A writer I have great respect for once wrote Music “has two uses..to drown out people eating and drinking noisily”, and “a decent numbing effect on the mood…After all, it is not easy to think properly when you have someone chanting and wailing in your ear.”

Most people I would say, disagree with this outlook on the whole. A lot of people have a favourite band or song that ‘means something’ to them. Sentimentality, you could say, is music’s saving grace. Sentiment, or fanaticism, is what sells T-Shirts, Arena Tours, and ill devised come-back albums. It is this same emotional tie that causes people to have lyrics tattooed on their skin, and posters of people they have never met on their wall. So some people feel music significant to them. It gives them identity, a voice for feelings they could not themselves express. However, this isn’t the sole reason why music is a valuable Art form.

When it comes to emotions and music, the connections are well established and well manipulated. Want to feel upbeat? Four to the floor. Want to wind down? Something featuring an acoustic Guitar. Want to ‘forget about tomorrow’? There are a thousand factory made dance tracks to make you feel that way.

So if a cynical song-writing team can make you feel empowered, or heart-broken, like a cheap novel or a throw-away Rom Com, does music really have any lasting Artistic value? Is it really just ‘background noise’?

I recently attended a casting call, the brief being that they were hoping to find the next Mega-Stars of Pop-Rock. And it got me thinking. If a Record Label put together a band of people who have never met, and give them songs written by a team of people guessing what the general public want them to sing about, and they dress how the label think they should dress, then this defeats the whole point. Allow me to explain what I mean; Art, in my opinion, whether that be literature or sculptures or cave paintings, is a two pronged thing. The one side is the message or emotional content. The other key ingredient is the historical authenticity.

Jane Austen didn’t write about 19th Century Society because a publisher thought it would be a good idea. She did it because that is the world in which she lived. The same can be said for any truly great Artist. Zora Neale Hurston, a hugely influential writer of the Harlem Renaissance, once said- “I have the nerve to walk my own way, however hard, in my search for reality, rather than climb upon the rattling wagon of wishful illusions.”

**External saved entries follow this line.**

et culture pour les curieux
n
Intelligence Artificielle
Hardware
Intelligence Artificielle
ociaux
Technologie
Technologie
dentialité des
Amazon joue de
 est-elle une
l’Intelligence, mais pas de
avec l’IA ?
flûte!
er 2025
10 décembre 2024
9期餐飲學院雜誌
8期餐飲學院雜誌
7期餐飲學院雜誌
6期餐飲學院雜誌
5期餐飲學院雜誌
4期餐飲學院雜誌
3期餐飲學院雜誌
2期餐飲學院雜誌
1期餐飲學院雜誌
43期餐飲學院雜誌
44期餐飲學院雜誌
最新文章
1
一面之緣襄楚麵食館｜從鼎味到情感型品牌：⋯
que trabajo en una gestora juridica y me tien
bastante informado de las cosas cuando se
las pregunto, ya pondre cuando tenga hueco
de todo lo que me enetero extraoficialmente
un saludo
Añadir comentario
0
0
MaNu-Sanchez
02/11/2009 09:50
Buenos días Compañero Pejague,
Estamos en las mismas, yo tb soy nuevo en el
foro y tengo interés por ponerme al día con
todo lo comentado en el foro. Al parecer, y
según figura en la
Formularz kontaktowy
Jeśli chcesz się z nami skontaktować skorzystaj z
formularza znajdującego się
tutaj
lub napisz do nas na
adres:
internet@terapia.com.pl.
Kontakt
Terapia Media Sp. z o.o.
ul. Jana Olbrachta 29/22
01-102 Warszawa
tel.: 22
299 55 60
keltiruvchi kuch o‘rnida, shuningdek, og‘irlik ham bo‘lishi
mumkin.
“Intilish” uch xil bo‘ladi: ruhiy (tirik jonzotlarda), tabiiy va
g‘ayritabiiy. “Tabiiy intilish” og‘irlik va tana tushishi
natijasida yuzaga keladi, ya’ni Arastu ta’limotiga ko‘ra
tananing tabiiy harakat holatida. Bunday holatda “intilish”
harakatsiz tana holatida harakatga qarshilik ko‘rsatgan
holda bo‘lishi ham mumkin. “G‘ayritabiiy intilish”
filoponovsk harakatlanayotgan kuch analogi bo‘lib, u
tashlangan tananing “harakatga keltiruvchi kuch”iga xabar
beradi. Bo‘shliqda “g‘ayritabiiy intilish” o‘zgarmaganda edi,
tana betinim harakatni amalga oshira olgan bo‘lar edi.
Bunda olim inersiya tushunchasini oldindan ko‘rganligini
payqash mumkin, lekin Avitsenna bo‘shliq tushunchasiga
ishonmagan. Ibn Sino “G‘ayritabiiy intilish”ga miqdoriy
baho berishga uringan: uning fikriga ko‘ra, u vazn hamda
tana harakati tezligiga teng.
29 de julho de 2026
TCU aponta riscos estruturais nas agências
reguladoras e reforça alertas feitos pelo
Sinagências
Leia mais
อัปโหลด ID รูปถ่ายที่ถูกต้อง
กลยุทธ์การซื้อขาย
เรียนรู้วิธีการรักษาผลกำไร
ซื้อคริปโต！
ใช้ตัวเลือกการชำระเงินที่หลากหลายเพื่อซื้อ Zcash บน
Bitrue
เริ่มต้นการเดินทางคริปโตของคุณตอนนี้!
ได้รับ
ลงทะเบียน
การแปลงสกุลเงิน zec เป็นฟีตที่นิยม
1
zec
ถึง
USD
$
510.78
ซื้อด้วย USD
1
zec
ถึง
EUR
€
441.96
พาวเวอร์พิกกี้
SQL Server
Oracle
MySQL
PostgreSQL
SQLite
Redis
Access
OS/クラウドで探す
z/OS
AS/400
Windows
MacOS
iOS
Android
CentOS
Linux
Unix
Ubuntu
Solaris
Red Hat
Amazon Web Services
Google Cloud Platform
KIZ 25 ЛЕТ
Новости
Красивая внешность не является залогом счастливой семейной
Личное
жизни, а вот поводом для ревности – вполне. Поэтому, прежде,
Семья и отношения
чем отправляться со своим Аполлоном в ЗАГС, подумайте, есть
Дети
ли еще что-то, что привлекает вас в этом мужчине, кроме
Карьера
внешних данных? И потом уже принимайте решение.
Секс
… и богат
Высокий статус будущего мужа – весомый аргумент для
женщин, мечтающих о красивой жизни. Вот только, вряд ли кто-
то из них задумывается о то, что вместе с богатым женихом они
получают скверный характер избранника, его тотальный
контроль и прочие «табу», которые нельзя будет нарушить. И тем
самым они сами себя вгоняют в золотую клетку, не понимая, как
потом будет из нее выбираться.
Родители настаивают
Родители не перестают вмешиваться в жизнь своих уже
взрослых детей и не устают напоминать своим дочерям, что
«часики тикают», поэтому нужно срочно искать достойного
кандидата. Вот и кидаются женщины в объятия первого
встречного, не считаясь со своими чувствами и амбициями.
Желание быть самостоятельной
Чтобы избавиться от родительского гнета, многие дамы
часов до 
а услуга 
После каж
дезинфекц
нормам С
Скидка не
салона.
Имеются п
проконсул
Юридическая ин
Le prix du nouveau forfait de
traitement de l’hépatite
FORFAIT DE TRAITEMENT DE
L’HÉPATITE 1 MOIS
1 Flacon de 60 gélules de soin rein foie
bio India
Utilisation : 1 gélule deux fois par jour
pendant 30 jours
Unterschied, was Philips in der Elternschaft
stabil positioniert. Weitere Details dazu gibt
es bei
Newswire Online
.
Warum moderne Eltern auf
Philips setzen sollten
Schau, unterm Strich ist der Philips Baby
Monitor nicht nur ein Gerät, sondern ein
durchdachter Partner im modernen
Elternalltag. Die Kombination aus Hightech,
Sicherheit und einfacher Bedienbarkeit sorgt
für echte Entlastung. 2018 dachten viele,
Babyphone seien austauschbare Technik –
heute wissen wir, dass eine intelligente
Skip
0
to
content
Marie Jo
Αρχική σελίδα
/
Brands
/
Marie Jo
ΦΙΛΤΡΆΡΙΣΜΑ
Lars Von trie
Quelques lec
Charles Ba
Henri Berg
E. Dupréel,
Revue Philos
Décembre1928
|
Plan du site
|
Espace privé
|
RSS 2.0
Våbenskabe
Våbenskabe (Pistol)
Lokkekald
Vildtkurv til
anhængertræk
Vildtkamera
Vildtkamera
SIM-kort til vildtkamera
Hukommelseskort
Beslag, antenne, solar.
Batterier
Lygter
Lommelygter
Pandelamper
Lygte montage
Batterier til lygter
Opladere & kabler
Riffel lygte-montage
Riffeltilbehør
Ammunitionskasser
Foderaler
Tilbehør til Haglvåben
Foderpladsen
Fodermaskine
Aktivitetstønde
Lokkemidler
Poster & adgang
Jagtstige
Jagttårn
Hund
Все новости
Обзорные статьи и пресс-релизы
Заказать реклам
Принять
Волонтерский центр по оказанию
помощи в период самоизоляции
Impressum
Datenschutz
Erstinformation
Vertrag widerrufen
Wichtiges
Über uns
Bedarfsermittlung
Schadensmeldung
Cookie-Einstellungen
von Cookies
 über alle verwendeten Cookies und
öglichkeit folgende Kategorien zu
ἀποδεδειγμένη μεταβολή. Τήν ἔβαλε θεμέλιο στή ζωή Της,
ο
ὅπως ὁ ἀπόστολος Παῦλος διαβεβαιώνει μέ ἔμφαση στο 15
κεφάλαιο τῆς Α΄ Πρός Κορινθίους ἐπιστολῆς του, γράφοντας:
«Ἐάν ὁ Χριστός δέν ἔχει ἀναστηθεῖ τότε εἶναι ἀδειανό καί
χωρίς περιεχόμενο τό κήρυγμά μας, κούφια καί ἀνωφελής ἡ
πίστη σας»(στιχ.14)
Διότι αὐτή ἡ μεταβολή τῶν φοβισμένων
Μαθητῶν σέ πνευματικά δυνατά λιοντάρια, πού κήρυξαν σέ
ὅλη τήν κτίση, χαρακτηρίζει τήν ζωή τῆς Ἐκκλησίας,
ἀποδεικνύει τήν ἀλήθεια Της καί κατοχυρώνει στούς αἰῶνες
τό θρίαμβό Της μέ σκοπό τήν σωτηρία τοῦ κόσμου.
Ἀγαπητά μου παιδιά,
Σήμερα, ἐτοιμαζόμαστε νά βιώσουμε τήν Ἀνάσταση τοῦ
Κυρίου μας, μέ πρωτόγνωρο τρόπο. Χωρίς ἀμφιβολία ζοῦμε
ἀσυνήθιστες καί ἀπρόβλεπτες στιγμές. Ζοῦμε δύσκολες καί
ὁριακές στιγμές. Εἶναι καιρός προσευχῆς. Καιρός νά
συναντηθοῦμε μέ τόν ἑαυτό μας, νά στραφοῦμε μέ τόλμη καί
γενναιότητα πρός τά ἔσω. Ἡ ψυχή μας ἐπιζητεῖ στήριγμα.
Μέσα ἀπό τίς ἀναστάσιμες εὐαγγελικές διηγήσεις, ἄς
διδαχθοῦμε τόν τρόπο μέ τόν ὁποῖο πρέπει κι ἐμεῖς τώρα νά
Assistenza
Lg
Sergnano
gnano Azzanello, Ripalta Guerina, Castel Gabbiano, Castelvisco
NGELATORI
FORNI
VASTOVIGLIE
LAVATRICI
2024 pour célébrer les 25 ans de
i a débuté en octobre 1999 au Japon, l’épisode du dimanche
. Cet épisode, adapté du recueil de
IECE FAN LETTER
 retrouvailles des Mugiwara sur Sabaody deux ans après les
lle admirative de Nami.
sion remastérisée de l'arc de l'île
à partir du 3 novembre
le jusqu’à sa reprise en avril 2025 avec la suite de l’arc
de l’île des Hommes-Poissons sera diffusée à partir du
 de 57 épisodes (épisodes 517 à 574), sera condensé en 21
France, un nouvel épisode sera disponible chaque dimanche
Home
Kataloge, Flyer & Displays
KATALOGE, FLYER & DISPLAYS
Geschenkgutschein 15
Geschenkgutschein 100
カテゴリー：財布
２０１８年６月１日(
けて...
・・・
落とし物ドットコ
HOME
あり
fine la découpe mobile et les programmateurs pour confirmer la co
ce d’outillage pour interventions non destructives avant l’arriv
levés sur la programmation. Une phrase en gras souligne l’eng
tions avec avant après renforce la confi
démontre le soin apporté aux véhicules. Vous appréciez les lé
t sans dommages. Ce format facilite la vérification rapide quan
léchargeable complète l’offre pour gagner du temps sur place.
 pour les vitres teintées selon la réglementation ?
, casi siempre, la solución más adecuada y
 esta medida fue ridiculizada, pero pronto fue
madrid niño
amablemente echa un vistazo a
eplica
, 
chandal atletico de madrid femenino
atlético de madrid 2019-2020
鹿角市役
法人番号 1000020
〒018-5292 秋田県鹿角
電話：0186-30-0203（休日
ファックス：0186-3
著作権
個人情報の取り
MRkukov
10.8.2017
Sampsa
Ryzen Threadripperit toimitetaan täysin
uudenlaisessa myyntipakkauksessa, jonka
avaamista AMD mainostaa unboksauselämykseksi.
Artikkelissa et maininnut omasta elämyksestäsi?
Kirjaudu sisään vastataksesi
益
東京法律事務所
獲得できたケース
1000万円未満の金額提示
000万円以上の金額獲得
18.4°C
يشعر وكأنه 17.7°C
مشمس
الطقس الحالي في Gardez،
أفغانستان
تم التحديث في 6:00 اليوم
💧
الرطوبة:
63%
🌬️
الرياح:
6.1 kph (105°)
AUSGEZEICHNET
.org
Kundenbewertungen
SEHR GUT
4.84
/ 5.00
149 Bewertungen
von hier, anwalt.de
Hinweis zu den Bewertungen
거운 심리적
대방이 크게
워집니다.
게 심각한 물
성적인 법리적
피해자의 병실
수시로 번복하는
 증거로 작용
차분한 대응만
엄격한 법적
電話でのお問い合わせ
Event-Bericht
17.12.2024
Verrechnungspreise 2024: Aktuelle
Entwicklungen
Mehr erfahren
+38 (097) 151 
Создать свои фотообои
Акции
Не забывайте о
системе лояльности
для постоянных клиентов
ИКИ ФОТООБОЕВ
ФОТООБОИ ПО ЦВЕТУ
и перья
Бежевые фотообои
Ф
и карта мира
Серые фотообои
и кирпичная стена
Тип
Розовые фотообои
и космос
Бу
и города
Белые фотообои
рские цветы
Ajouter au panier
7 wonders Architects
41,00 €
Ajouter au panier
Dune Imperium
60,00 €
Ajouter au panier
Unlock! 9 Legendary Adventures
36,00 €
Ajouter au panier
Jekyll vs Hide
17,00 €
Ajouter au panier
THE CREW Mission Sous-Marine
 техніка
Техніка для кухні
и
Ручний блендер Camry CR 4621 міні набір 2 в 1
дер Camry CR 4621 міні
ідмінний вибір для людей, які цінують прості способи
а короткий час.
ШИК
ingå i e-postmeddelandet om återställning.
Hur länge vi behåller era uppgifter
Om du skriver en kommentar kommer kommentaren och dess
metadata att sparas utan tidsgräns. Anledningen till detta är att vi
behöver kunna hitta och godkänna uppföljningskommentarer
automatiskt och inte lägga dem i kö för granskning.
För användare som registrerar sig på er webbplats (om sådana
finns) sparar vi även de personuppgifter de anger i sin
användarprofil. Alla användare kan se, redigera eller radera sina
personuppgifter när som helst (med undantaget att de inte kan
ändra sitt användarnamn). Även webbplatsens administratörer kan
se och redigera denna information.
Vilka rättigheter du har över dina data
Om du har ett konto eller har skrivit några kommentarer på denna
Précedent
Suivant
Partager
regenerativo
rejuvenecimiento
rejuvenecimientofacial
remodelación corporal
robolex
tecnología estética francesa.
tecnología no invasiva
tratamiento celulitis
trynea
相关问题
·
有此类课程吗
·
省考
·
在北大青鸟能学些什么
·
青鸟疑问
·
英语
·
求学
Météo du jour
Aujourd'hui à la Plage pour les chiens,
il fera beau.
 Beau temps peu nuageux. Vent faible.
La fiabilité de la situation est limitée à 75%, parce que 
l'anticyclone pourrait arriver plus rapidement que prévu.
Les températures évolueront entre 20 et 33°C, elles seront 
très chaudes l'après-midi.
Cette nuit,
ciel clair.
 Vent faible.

The rattling wagon of wishful illusions is a nice way of describing the music industry. If everything currently being played on the radio is what labels think we want to hear, what they have had written and found people with pretty faces to sing, then we are not getting art of true value. I would argue that music is valuable so long as it is created in the spirit of authenticity. That way, it gives us a historical, contextual gem, a glimpse into what someone, somewhere, truly thought and said. Nirvana were not a great band because they were made up of perfect instrumentalists, or because they wore fashionable clothes. They were a great band because at the time, they encapsulated exactly what it meant to be a teenager, to be an outcast, living in a bleak town in America. We can listen to their music today and know in a little bit more detail what life was like for people at that time. The same is true for most musicians, Bob Dylan, Sam Cooke, Billie Holiday, all the way up to bands like Radiohead.

Understandably, the ‘Meghan Trainor’ style of music can perceived to have little value other than as a meaningless background noise. However, it is worth remembering that it is the lowest form of it’s art, it is what Fifty Shades is to Literature. But authentic music, music that sums up a way of life, has the power to change the world. Just look at the birth of the teenager with Rock n Roll. The Punk Movement. Protest songs during the Vietnam war. Perhaps, then, I agree with the notion that a lot of music is ‘background noise’, but rather than covering our ears to the whole art form, we should be searching for a sound that has meaning. For those sounds give us a rich cultural history akin to that of the fields of Literature, Fine Art, or Drama, and it would be wrong to under-estimate the importance of that.